**Exercise requirements**
Please tally the lines in the material below that contain the word "flow", and give the count only.

**Given records**

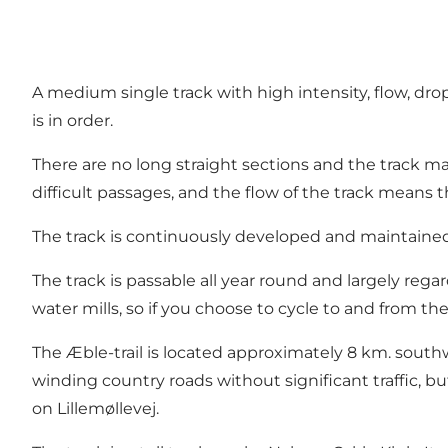
A medium single track with high intensity, flow, dro
is in order.
There are no long straight sections and the track ma
difficult passages, and the flow of the track means t
The track is continuously developed and maintained
The track is passable all year round and largely rega
water mills, so if you choose to cycle to and from the Æ
The Æble-trail is located approximately 8 km. southw
winding country roads without significant traffic, bu
on Lillemøllevej.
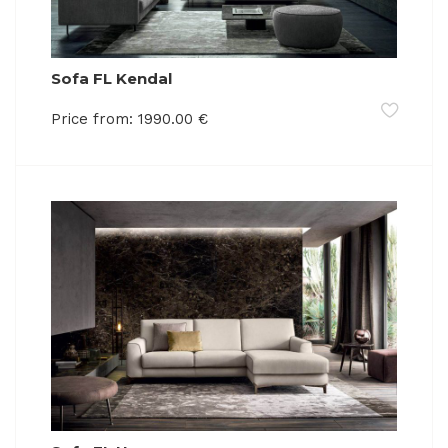
Sofa FL Kendal
Price from:
1990.00
€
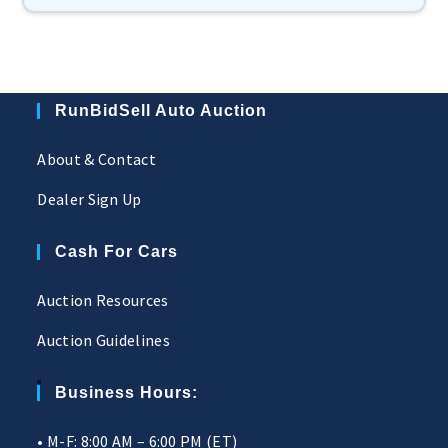
RunBidSell Auto Auction
About & Contact
Dealer Sign Up
Cash For Cars
Auction Resources
Auction Guidelines
Business Hours:
• M-F: 8:00 AM – 6:00 PM (ET)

**Response to this exercise**
2